(Document understanding data)
↓↓↓
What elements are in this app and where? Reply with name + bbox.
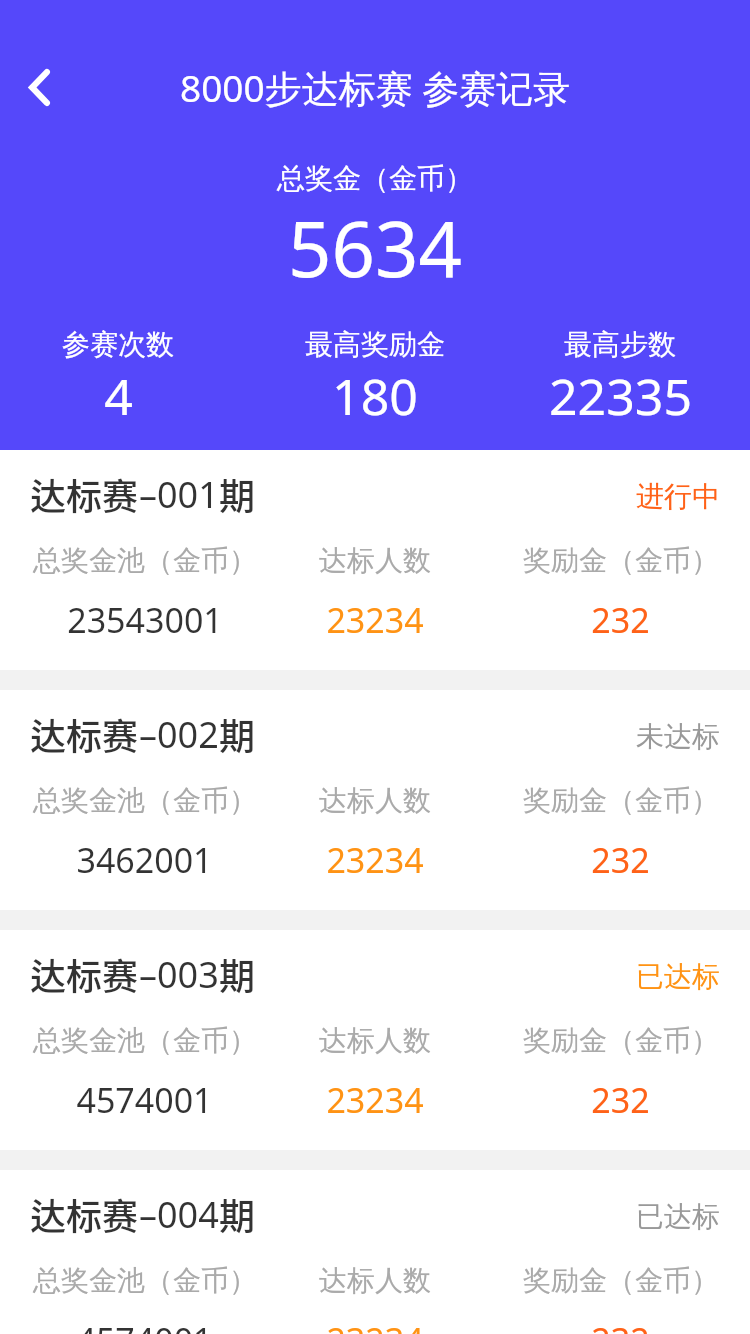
staticText: –002 <box>139 710 219 759</box>
button[interactable]: Back <box>6 45 72 129</box>
staticText: 180 <box>332 362 418 430</box>
staticText: 期 <box>219 468 256 520</box>
staticText: 232 <box>591 1317 650 1334</box>
staticText: –003 <box>139 950 219 999</box>
staticText: –001 <box>139 470 219 519</box>
staticText: 期 <box>219 948 256 1000</box>
staticText: 总奖金池（金币） <box>33 1263 257 1298</box>
staticText: 已达标 <box>636 959 720 994</box>
staticText: 232 <box>591 1077 650 1123</box>
staticText: 达标人数 <box>319 1023 431 1058</box>
staticText: 奖励金（金币） <box>523 783 719 818</box>
staticText: 达标人数 <box>319 783 431 818</box>
staticText: 总奖金池（金币） <box>33 543 257 578</box>
staticText: –004 <box>139 1190 219 1239</box>
staticText: 奖励金（金币） <box>523 1263 719 1298</box>
button[interactable]: 达标赛 <box>0 930 750 1150</box>
staticText: 期 <box>219 1188 256 1240</box>
staticText: 总奖金池（金币） <box>33 1023 257 1058</box>
button[interactable]: 达标赛 <box>0 1170 750 1334</box>
staticText: 232 <box>591 597 650 643</box>
staticText: 达标人数 <box>319 543 431 578</box>
staticText: 22335 <box>549 362 692 430</box>
staticText: 23234 <box>326 837 424 883</box>
staticText: 期 <box>219 708 256 760</box>
staticText: 已达标 <box>636 1199 720 1234</box>
staticText: 参赛次数 <box>62 327 174 362</box>
staticText: 未达标 <box>636 719 720 754</box>
staticText: 4574001 <box>76 1317 213 1334</box>
staticText: 奖励金（金币） <box>523 543 719 578</box>
staticText: 4574001 <box>76 1077 213 1123</box>
staticText: 5634 <box>0 196 750 300</box>
staticText: 4 <box>104 362 133 430</box>
staticText: 23543001 <box>67 597 223 643</box>
button[interactable]: 达标赛 <box>0 450 750 670</box>
staticText: 奖励金（金币） <box>523 1023 719 1058</box>
staticText: 总奖金（金币） <box>0 161 750 196</box>
staticText: 3462001 <box>76 837 213 883</box>
staticText: 23234 <box>326 1077 424 1123</box>
staticText: 达标赛 <box>30 708 139 760</box>
staticText: 进行中 <box>636 479 720 514</box>
staticText: 232 <box>591 837 650 883</box>
staticText: 达标赛 <box>30 948 139 1000</box>
staticText: 23234 <box>326 597 424 643</box>
staticText: 8000步达标赛 参赛记录 <box>180 62 571 113</box>
staticText: 达标赛 <box>30 468 139 520</box>
staticText: 最高奖励金 <box>305 327 445 362</box>
staticText: 达标赛 <box>30 1188 139 1240</box>
button[interactable]: 达标赛 <box>0 690 750 910</box>
staticText: 最高步数 <box>564 327 676 362</box>
staticText: 达标人数 <box>319 1263 431 1298</box>
staticText: 总奖金池（金币） <box>33 783 257 818</box>
staticText: 23234 <box>326 1317 424 1334</box>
↑↑↑
> What to work on
Take the entries above and copy out all lines with the string "总奖金池".

> Answer to this exercise
staticText: 总奖金池（金币） <box>33 1263 257 1298</box>
staticText: 总奖金池（金币） <box>33 543 257 578</box>
staticText: 总奖金池（金币） <box>33 1023 257 1058</box>
staticText: 总奖金池（金币） <box>33 783 257 818</box>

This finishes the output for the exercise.